|
About MARIAL
MARIAL in the News
Experts: Young people face tough fight on jobs
by Tammy Joyner and Micheal E. Kanell
Atlanta Journal-Constitution
Monday, September 1, 2006
Shortly before his college graduation last year, Robert Shore had a heart-to-heart with his father, Emory University professor Bradd Shore.
The conversation turned somber as the younger Shore pondered his future.
"He was contemplating graduation: 'What am I going to do?,' " Bradd Shore recalls. "He had taken for granted that life would go on as it had. Suddenly it occurred to him that there was no guarantee he would be moving onward and upward."
Shore has spent his career studying middle-class and working families, but what his son said next surprised him: "'You set a level of expectation and standard which I'm not sure we'll be able to do with our kids.'"
Generations of American workers grew up with the notion that if they worked hard, they were all but assured better jobs and pay and overall better lives than their parents and grandparents.
That may not be the case anymore.
Young workers face the prospect of not doing as well as their parents, some experts say. A fast-growing and competitive global job market and comparatively smaller paychecks are partly to blame.
"Young workers' prospects are a barometer of the strength of the labor market," the Economic Policy Institute said in its latest "State of Working America" report released for Labor Day. "Not surprisingly, the recession, jobless recovery, and then weak job growth of the last five years have sharply reversed the progress young workers and their families were making in better times."
A series of similar Labor Day studies also point to a decline in upward mobility, that is, the nearly mythical ability of hard-working Americans to boost themselves higher on the income ladder.
A Federal Reserve Bank of Chicago study going back to 1940 shows several decades in which many adult children out-earned their parents, said one study's co-author, Daniel Aaronson, senior economist at the Chicago Fed.
"The big change happens after 1980 or so, when mobility goes down quite a lot," Aaronson said.
Of course, some people do leap well above where they started. But the odds are increasingly against them, Aaronson said.
"Basically, it's taking longer for a family in poverty to move up to median income than it did 25 years ago. And based on our findings, a middle-class family also has less of a chance to move up."
Labor relations expert W.J. "Bill" Usery Jr. agrees.
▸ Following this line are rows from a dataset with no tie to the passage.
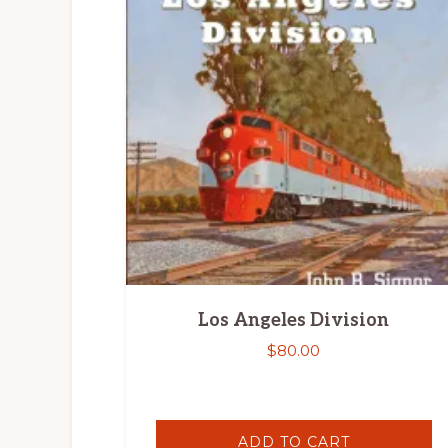
Los Angeles Division
$
80.00
ADD TO CART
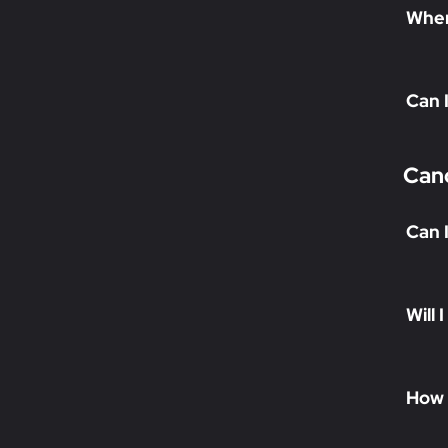
When 
Can 
Canc
Can 
Will 
How 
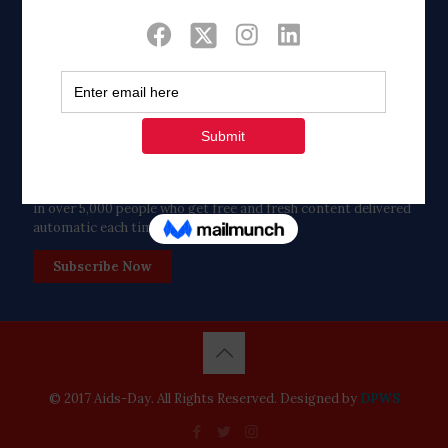
Twitter
Tweets by FaithAIDSDay
Let’s stay in touch!
in over 5,000 people who get free and fresh content delivered
automatic each time we publish.
Subscribe Now
© 2017 Aids-Day. All Rights Reserved. Designed by
DPWS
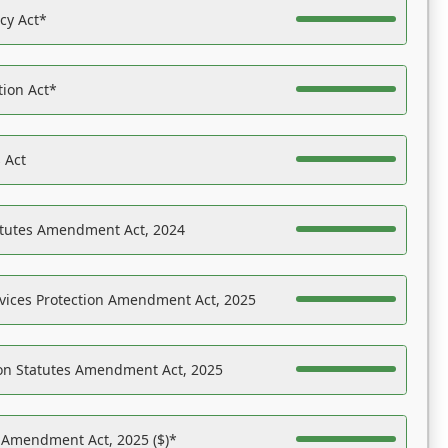
acy Act*
tion Act*
 Act
atutes Amendment Act, 2024
vices Protection Amendment Act, 2025
on Statutes Amendment Act, 2025
s Amendment Act, 2025 ($)*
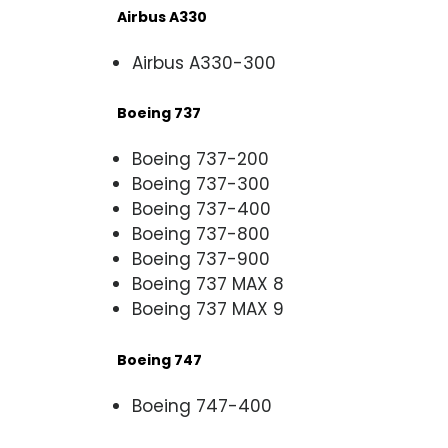
Airbus A330
Airbus A330-300
Boeing 737
Boeing 737-200
Boeing 737-300
Boeing 737-400
Boeing 737-800
Boeing 737-900
Boeing 737 MAX 8
Boeing 737 MAX 9
Boeing 747
Boeing 747-400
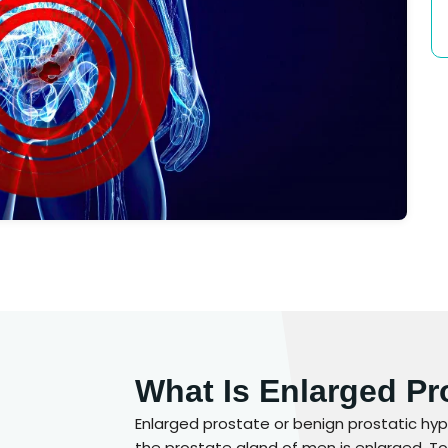
What Is Enlarged Pr
Enlarged prostate or benign prostatic hype
the prostate gland of men is enlarged. To 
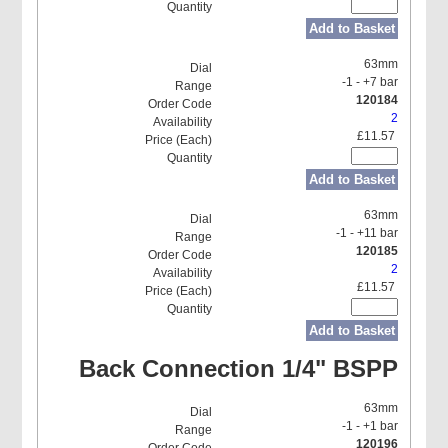
Add to Basket
63mm
-1 - +7 bar
120184
2
£11.57
Add to Basket
63mm
-1 - +11 bar
120185
2
£11.57
Add to Basket
Back Connection 1/4" BSPP
63mm
-1 - +1 bar
120196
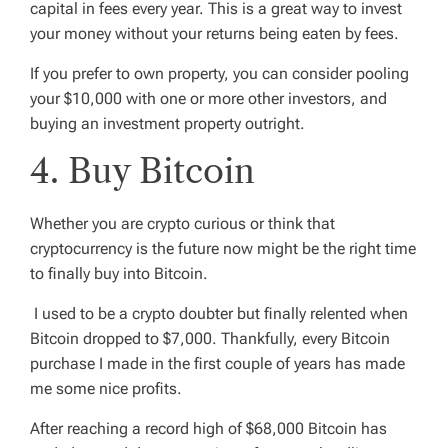
capital in fees every year. This is a great way to invest
your money without your returns being eaten by fees.
If you prefer to own property, you can consider pooling
your $10,000 with one or more other investors, and
buying an investment property outright.
4. Buy Bitcoin
Whether you are crypto curious or think that
cryptocurrency is the future now might be the right time
to finally buy into Bitcoin.
I used to be a crypto doubter but finally relented when
Bitcoin dropped to $7,000. Thankfully, every Bitcoin
purchase I made in the first couple of years has made
me some nice profits.
After reaching a record high of $68,000 Bitcoin has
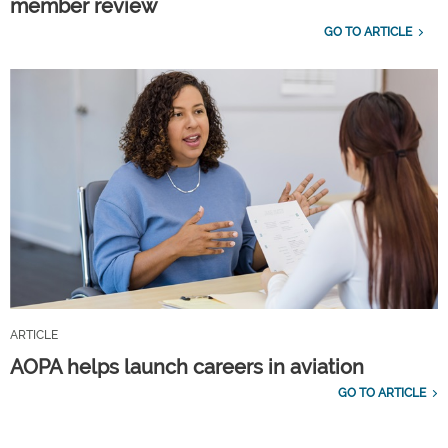
member review
GO TO ARTICLE
ARTICLE
AOPA helps launch careers in aviation
GO TO ARTICLE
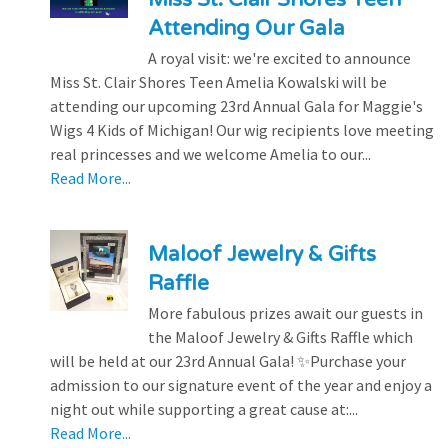
Attending Our Gala
A royal visit: we're excited to announce
Miss St. Clair Shores Teen Amelia Kowalski will be
attending our upcoming 23rd Annual Gala for Maggie's
Wigs 4 Kids of Michigan! Our wig recipients love meeting
real princesses and we welcome Amelia to our...
Read More...
Maloof Jewelry & Gifts
Raffle
More fabulous prizes await our guests in
the Maloof Jewelry & Gifts Raffle which
will be held at our 23rd Annual Gala! ✨Purchase your
admission to our signature event of the year and enjoy a
night out while supporting a great cause at:...
Read More...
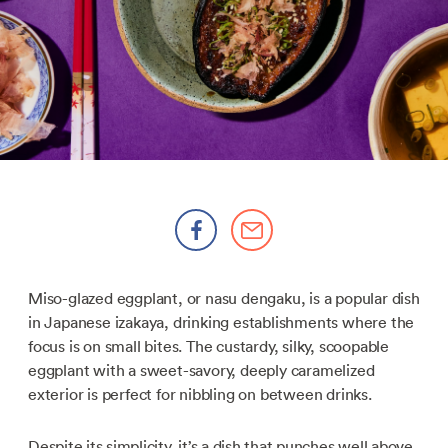
Miso-glazed eggplant, or nasu dengaku, is a popular dish
in Japanese izakaya, drinking establishments where the
focus is on small bites. The custardy, silky, scoopable
eggplant with a sweet-savory, deeply caramelized
exterior is perfect for nibbling on between drinks.
Despite its simplicity, it’s a dish that punches well above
"It's going to be more and more difficult for young people as they come out of school to find the kinds of jobs we've had before," said Usery, former secretary of labor under President Gerald Ford. Usery also is founder of the Center for the Workplace at Georgia State University.
Among the challenges cited by the Economic Policy Institute and others:
Wages. Entry-level workers saw big pay gains between 1995 and 2000. That hasn't been the case during the past five years. They're earning less on their first job and getting skimpier raises.
They're not able to get a [higher] wage than what their older brother or sister got in the 1990s or late 2000," said Lawrence Mishel, president of the Economic Policy Institute. "If you start out lower and it rises more slowly, you end up at a lower rung on the ladder."
Benefits. College graduates today are less likely to have health insurance than college graduates in 2000. It's worse for high school grads: Only a third have health insurance now; in 1979, it was two-thirds.
Jobs. Employment among 25- to 34-year-old workers with high school diplomas grew 2 percent in the late 1990s but fell between 2000 and 2005. During the 1990s boom, 88 percent of college grads were working. That dipped to about 84 percent in 2003-2004.
Global competition. In the past 15 years, the number of people in the global work force has doubled because of the emergence and increased competition from workers in China, India and the former Soviet bloc countries, Harvard University economist Richard Freeman told an Atlanta audience last year during a lecture on the American workplace. Many of those workers are surpassing Americans in science, engineering and technology.
"You've got engineers coming out of engineering school at a top university who could demand $100,000 starting off," said Richard Ray, president of the Georgia State AFL-CIO. "You could get five engineers starting off in India for $20,000 apiece."
Weaker worker protections. Membership in unions is down. And critics say laws aimed at protecting workers' rights have been weakened in recent years. "It's very difficult in this day and time to organize in the workplace," Ray said.
The challenges are particularly interesting to Bradd Shore, the Emory anthropologist.
"In a sense, the values we had about moving on and becoming independent were based on an aspirational society," said Shore, director of the Myth and Ritual in American Life center at Emory. His son, Robert, is now in the Peace Corps.
"So when the economy doesn't allow [that] to happen, it becomes a serious psychological and financial problem."
How young workers adjust to the challenge remains to be seen.
"I don't think we're seeing the end of the middle class," Mishel said. "But it's become a lot more challenging to get into and stay in the middle class than ever."